Да почему опять замуж?!

– Нет, уезжаю.

– Навсегда?

– Пока неясно.

– Тебя подвезти домой?

– Спасибо, я к подруге еду.

– Давай к подруге подвезу.

– Ну что ты! Не беспокойся.

– Где живёт подруга?

– В Крылатском.

– Серьёзно? Мне по пути.

Мы молчали до Женькиного подъезда. Саша выглядел расстроенным, расспрашивать было неудобно.

– Лиза, я завтра в Италию лечу на неделю. Мы больше не увидимся до твоего отъезда. Ты звони, если что. У меня есть влиятельные друзья, мало ли, как всё сложится.

– Спасибо, Сашечка.

– И просто так звони.

Ещё бы знать, как это сделать.

– Спасибо.

– Удачи тебе.

– И тебе.

Помахав ему на прощанье, я толкнула дверь пекарни возле Женькиного дома и купила её любимых пирожков – с картошкой и грибами. И курабье «Бакинское».

– Лизка, на тебе лица нет! Что стряслось?

С чего бы начать?.. Я начала с нашей первой встречи в моей спальне и через полчаса добралась до идеи отправиться на поиски Вольфрама. Шидлик смотрела с удивлением, с недоверием, со страхом, с ужасом, с жалостью. С болью. Её можно было фотографировать для пособия юным физиономистам.

– Лиз, скажи честно, ты меня разыгрываешь?

– Нет. Увы.

– Не знаю, как на это реагировать!

Я пожала плечами.

– Понимаю. Но тебе придётся поверить, потому что я ухожу.

– Куда уходишь?

– Искать его.

– Что?! Где искать?

– В волшебном мире.

– Лиза… Может, тебе врачу показаться?

– Какому?

– Ну… Неврологу… – Она не решилась произнести «психиатру».

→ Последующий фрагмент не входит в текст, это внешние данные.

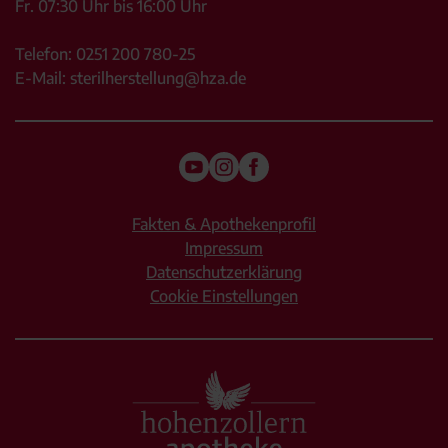
Fr. 07:30 Uhr bis 16:00 Uhr
Telefon:
0251 200 780-25
E-Mail:
sterilherstellung@hza.de
Fakten & Apothekenprofil
Impressum
Datenschutzerklärung
Cookie Einstellungen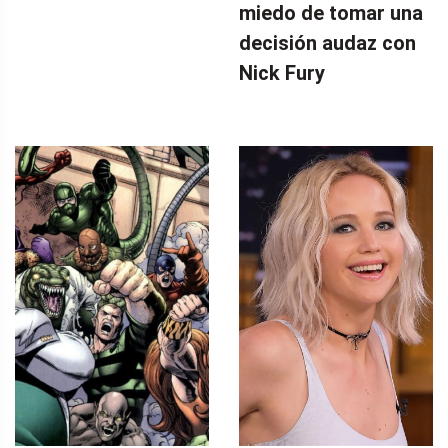
miedo de tomar una
decisión audaz con
Nick Fury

– Жень, я – абсолютно нормальная.

– Боже мой… – Она закусила губы.

– Ну, Жень! Испугалась, что я с ума сошла? Вот как чувствовала: не нужно было тебе говорить. Но ты бы нервничать стала, там же нет никакой связи, по телефону не позвонишь.

– Лиз, только ты не обижайся, но… ты в нём уверена? Вдруг он аферист? Опоил тебя чем, гипноз, НЛП.

– Да зачем ему это?

– Ты – одинокая, владелица двухкомнатной квартиры в престижном районе. Сумасшедшие деньги!

– Моя соседка по лестничной клетке тоже одинокая, у неё две трёшки – на нашем этаже и на пятом. И «Мерседес» с гаражом. Почему он её не опоил? И вообще, зачем такие сложности? Прикидываться волком! Мог бы сразу прикинуться… олигархом.

– Тебе нужен олигарх?

– Нет. Но мне и волк… ещё недавно не был нужен.

– А если он – хороший психолог и просчитал тебя?

– Просчитал, что я клюну на волка?

– Опытный аферист ещё не такое просчитает.

– А Роланд?

– Подсадной. Классический подсадной!

И чего я к ней приехала?..

– Ладно, Жень. Давай пить чай, я сегодня не обедала.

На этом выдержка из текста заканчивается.